Narwhal (Monodon monoceros)

An inhabitant of the northern, and especially the Arctic, seas, where it is met with in small shoals, or " schools," the Narwhal attains a length, in the males, of fourteen or fifteen feet. It is light greenish-grey in colour, irregularly blotched with white, and a distinguishing feature of the males is the possession of two spiral tusks, of which the left only is usually developed, and projects to a distance of from six to eight feet from the end of the nose. See Plate 37, Fig. 156. The use of this formidable weapon is hard to conjecture, for the Narwhal, like most of the Cetacea, is a rather inoffensive animal.

Porpoise (Phocoena communis)

Probably the best known of all the whale family is the Porpoise, common to our shores and also found in various other parts of the world, sometimes ascending rivers to a considerable distance. It is a small animal, measuring perhaps as much as six to eight feet in length, blackish above and white below.

The head is short and rounded and near the middle of the back is a large fin. See Plate 38, Fig. 159. Porpoises swim in schools, and have a habit of turning slowly over and over in the water, one following another in single file, and their antics are often very amusing.
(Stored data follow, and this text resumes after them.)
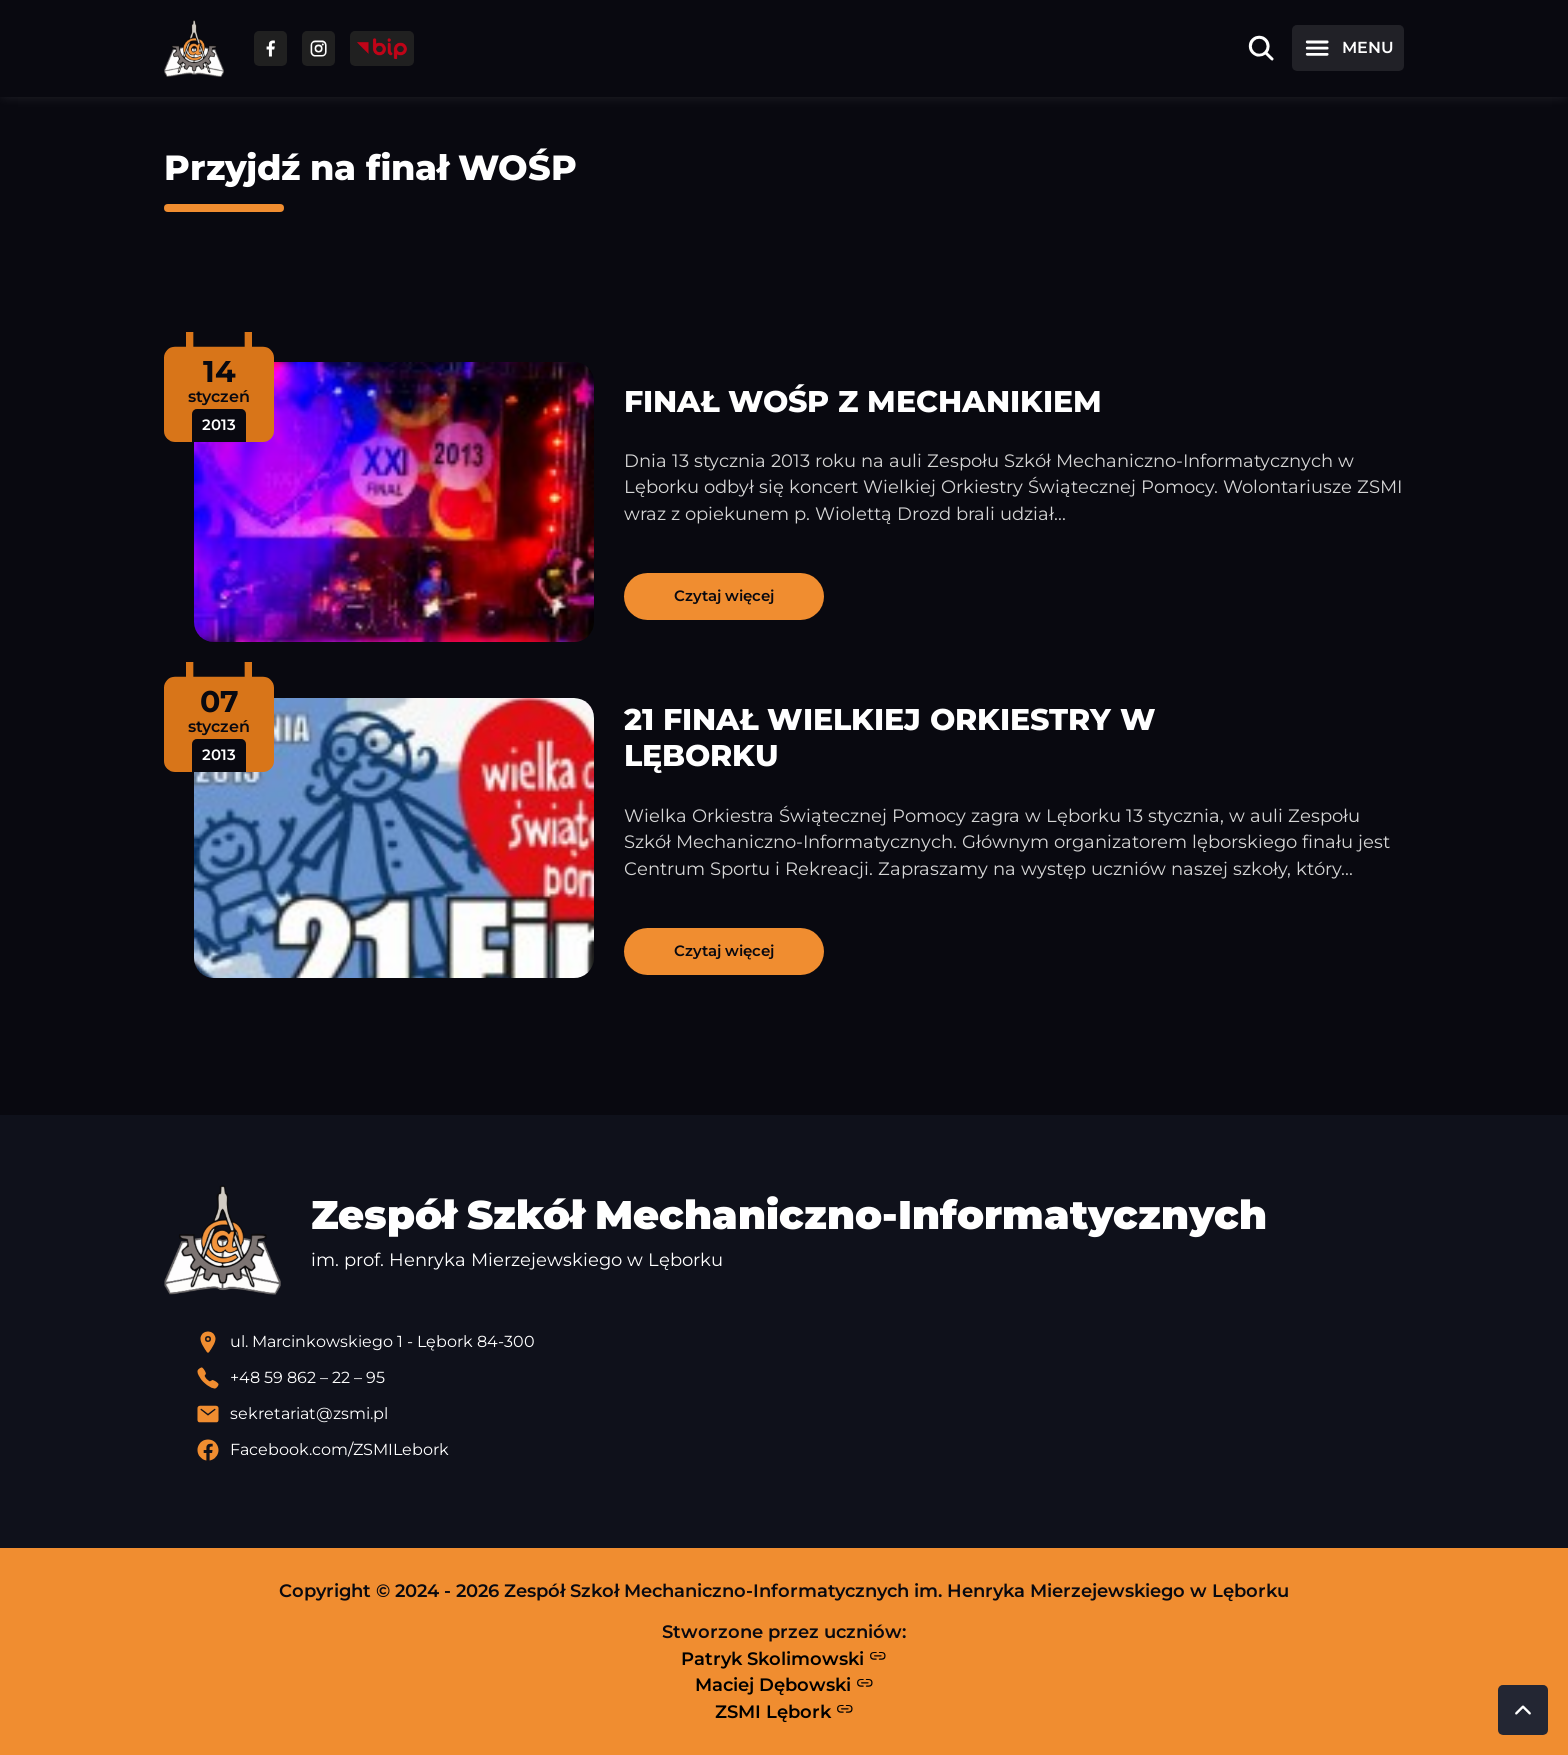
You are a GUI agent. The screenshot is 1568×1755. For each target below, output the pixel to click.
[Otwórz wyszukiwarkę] (1261, 48)
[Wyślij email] (800, 1414)
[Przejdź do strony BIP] (382, 48)
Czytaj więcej (724, 595)
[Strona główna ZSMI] (194, 48)
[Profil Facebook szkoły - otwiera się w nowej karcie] (800, 1450)
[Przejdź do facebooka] (270, 48)
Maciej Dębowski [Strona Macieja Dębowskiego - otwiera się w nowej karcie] (784, 1685)
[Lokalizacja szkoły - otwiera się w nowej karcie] (800, 1342)
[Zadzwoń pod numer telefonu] (800, 1378)
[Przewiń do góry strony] (1523, 1710)
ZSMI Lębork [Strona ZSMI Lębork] (784, 1711)
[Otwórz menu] (1348, 48)
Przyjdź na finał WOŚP (370, 167)
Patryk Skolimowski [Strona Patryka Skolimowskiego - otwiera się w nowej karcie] (784, 1658)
Dolphin (Delphinus delphis)

This animal is similar to the one above mentioned in size and colour, but differs from it in having a long pointed muzzle and numerous sharp-pointed teeth in both upper and lower jaws. It is found in nearly all the seas of the world, and many species are known, but it does not come so near shore as the porpoise. As a rule those seen in crossing the Atlantic are a dull greenish or yellowish on the back, striped with white below. They are terrible foes to shoals of small fish, devouring them in great numbers. The Dolphin is a swifter creature than the porpoise, and makes long and graceful leaps over the waves with the greatest agility. See Plate 37, Fig. 157.

The term " Dolphin " is often improperly applied by sailors to a large and brilliantly metallic fish, (Coryphaena hippuris), which is. found in the warmer parts of the Atlantic, in the Mediterranean, and the Indian Ocean, and feeds chiefly on flying-fish.

Gangetic Dolphin (Plantanista gangetica)

This species inhabits the Ganges and other large rivers of India, and is usually about seven or eight feet long, but occasionally reaches a greater length.

It differs from the dolphin in having a short neck, and in the ribs not being connected together, but free, as in land animals. The colour is blackish, the back fin is rudimental, and the tiny eye is useless, the animal being blind. There is a long beak, containing about thirty teeth on each side in each jaw, which are sharp in the young but wear down in old specimens. See Plate 37, Fig. 158. The Gangetic Dolphin feeds on fish and crustacea.

Grampus (Orca gladiator)

A species of cetacean found in many parts of the world is the Killer, or Grampus, reputed to be the most savage and bloodthirsty of the order to which it belongs. Rushing through the water in schools of six or eight individuals, they devour everything that comes in their way, and several seals have been found in the stomach of a single specimen. The Killer is at once distinguished by the gigantic backfin, which stands upright to a height of several feet and has a small hook at the tip. They are large animals, attaining a length of twenty feet or more; the upper parts are black, the under part is white, and a white streak runs over the eye. Although the head is small in proportion to the size of the body, it is armed with strong and powerful teeth. Stories are told by sea-men of fights between Killers and the large Green-land whales, several of them combining and attacking the larger animal; and there is no doubt that they are extremely aggressive, destructive, and voracious creatures.